Reinforcement Learning in the HighwayEnv

Links to the code: social attention | behavioral cloning & implicit Q learning | state space models.

My motivation for implementing RL algorithms in the HighwayEnv stems from an interest in scenarios where observations are provided as a set of inputs, rather than as feature vectors or images. For instance, consider an aimbot system that uses bounding boxes from a YOLO object detection model, then the observations are given as a set, which is permutation-invariant. This setup requires the use of permutation-invariant architectures, such as Deep Sets or Social Attention. I implemented both, and as anticipated, the attention mechanism performed better.

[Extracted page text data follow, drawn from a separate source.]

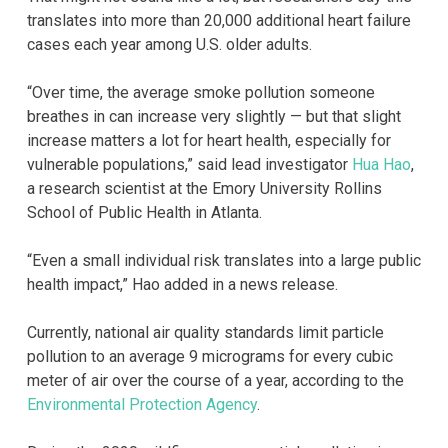
translates into more than 20,000 additional heart failure
cases each year among U.S. older adults.
“Over time, the average smoke pollution someone
breathes in can increase very slightly — but that slight
increase matters a lot for heart health, especially for
vulnerable populations,” said lead investigator
Hua Hao
,
a research scientist at the Emory University Rollins
School of Public Health in Atlanta.
“Even a small individual risk translates into a large public
health impact,” Hao added in a news release.
Currently, national air quality standards limit particle
pollution to an average 9 micrograms for every cubic
meter of air over the course of a year, according to the
Environmental Protection Agency
.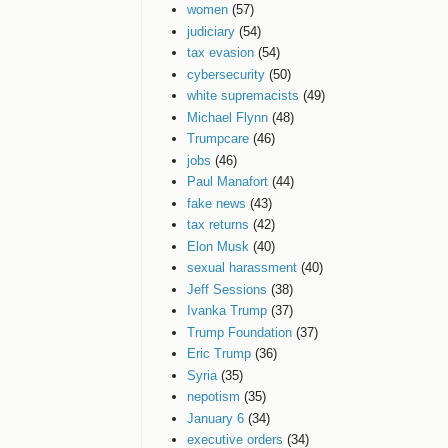
women
(57)
judiciary
(54)
tax evasion
(54)
cybersecurity
(50)
white supremacists
(49)
Michael Flynn
(48)
Trumpcare
(46)
jobs
(46)
Paul Manafort
(44)
fake news
(43)
tax returns
(42)
Elon Musk
(40)
sexual harassment
(40)
Jeff Sessions
(38)
Ivanka Trump
(37)
Trump Foundation
(37)
Eric Trump
(36)
Syria
(35)
nepotism
(35)
January 6
(34)
executive orders
(34)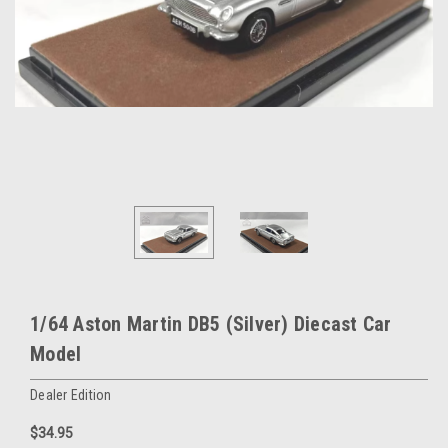
1/64 Aston Martin DB5 (Silver) Diecast Car
Model
Dealer Edition
$34.95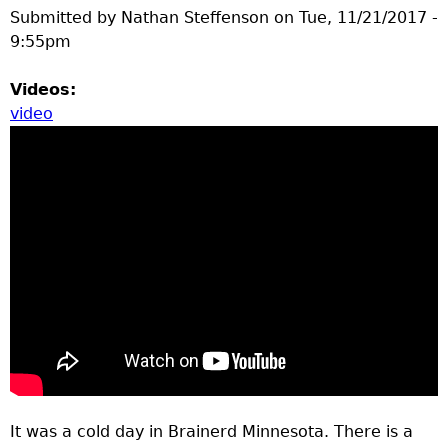
Submitted by
Nathan Steffenson
on
Tue, 11/21/2017 -
9:55pm
Videos:
video
It was a cold day in Brainerd Minnesota. There is a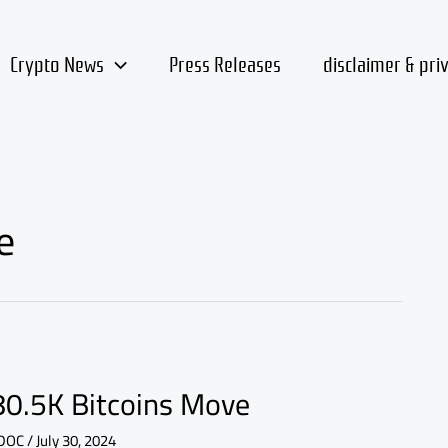
Crypto News
Press Releases
disclaimer & pri
e
 80.5K Bitcoins Move
DOC
/
July 30, 2024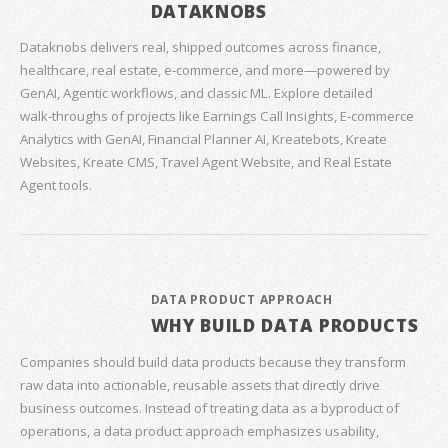
DATAKNOBS
Dataknobs delivers real, shipped outcomes across finance,
healthcare, real estate, e‑commerce, and more—powered by
GenAI, Agentic workflows, and classic ML. Explore detailed
walk‑throughs of projects like Earnings Call Insights, E‑commerce
Analytics with GenAI, Financial Planner AI, Kreatebots, Kreate
Websites, Kreate CMS, Travel Agent Website, and Real Estate
Agent tools.
DATA PRODUCT APPROACH
WHY BUILD DATA PRODUCTS
Companies should build data products because they transform
raw data into actionable, reusable assets that directly drive
business outcomes. Instead of treating data as a byproduct of
operations, a data product approach emphasizes usability,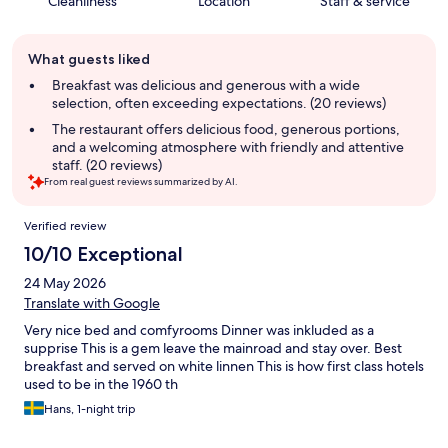
Cleanliness
Location
Staff & service
Guest
What guests liked
review
summary
Breakfast was delicious and generous with a wide
selection, often exceeding expectations. (20 reviews)
The restaurant offers delicious food, generous portions,
and a welcoming atmosphere with friendly and attentive
staff. (20 reviews)
From real guest reviews summarized by AI.
Reviews
Verified review
10/10 Exceptional
24 May 2026
Translate with Google
Very nice bed and comfyrooms Dinner was inkluded as a
supprise This is a gem leave the mainroad and stay over. Best
breakfast and served on white linnen This is how first class hotels
used to be in the 1960 th
Hans, 1-night trip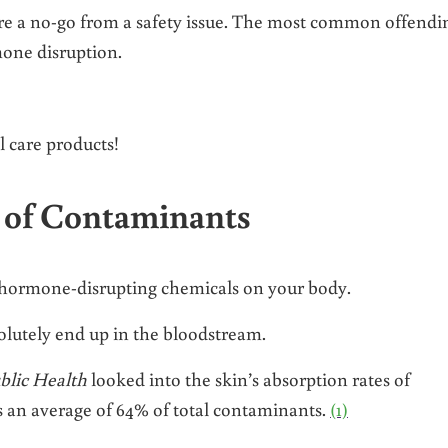
are a no-go from a safety issue. The most common offendi
mone disruption.
 care products!
 of Contaminants
 hormone-disrupting chemicals on your body.
bsolutely end up in the bloodstream.
blic Health
looked into the skin’s absorption rates of
s an average of 64% of total contaminants.
(1)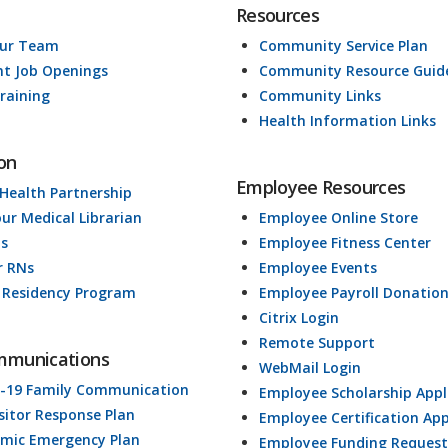
Resources
Our Team
Community Service Plan
nt Job Openings
Community Resource Guid
raining
Community Links
Health Information Links
on
Employee Resources
 Health Partnership
our Medical Librarian
Employee Online Store
ds
Employee Fitness Center
r RNs
Employee Events
 Residency Program
Employee Payroll Donatio
Citrix Login
Remote Support
mmunications
WebMail Login
-19 Family Communication
Employee Scholarship Appl
isitor Response Plan
Employee Certification App
mic Emergency Plan
Employee Funding Request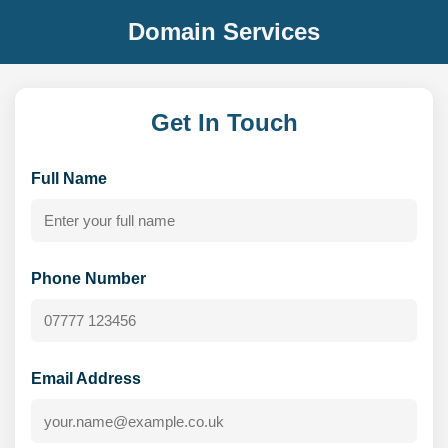
Domain Services
Get In Touch
Full Name
Phone Number
Email Address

However, I faced challenges with my implementations of DQN, SAC, and model-based planning (based on state space models with a pre-trained self-attention encoder), which did not yield the desired results. Consequently, I shifted my focus to behavioral cloning and Implicit Q learning (IQL reduces to BC in certain cases). Interestingly, I found that the model was able to mimic my behavior (yes, I spent hours to intereact with the environment to collect human behavior data). For example, I noticed my preference for staying in the rightmost lane when possible and accelerating until blocked by other vehicles. You can observe this in the GIF below:
Highway Environment GIF

After a while, I discovered that the previous approaches likely failed due to poor reward signals for discrete actions, which were consistently close to 1, except in cases of vehicle crashes (which is rare). Additionally, the discrete nature of the actions resulted in an imbalanced behavioral dataset, as the ego vehicle was IDLE most of the time. To mitigate the latter, I applied the technique of Focal Loss. However, for the former issue, collecting manual driving data for continuous actions would be quite challenging, so I did not continue on that direction.

I also used the same implementation of IQL, combined with reward shaping, to explore the potential for learning-based navigation using an OpenCV-based simulator (for the RoboMaster University League robotics competition) wrapped as a Gym environment. The observation is based on the localization result from a particle filter (also implemented by the team I lead). While the code isn’t publicly available, you can view how it performs below:
IQL GIF

The shaded robot represents the state estimation from a particle filter. The shaping function defined by \(F(s, a, s’) = \gamma * \phi(s’) - \phi(s)\) is based on the potential function \[\phi(s) = -(\alpha * \text{dist}(s, g) + \beta * \text{repulsion}(s))\] where the coefficients $\alpha, \beta > 0$ are hyperparameters, \(\text{dist}(s, g)\) is the distance from the current state \(s\) to the goal, and \(\text{repulsion}(s)\) is the value of the repulsion at \(s\). Specifically, I defined \(\text{repulsion}(s)=c^{-d/l}\) where \(c, l > 0\) are hyperparameters and \(d\) is the minimum distance from \(s\) to all the barriers in the environment.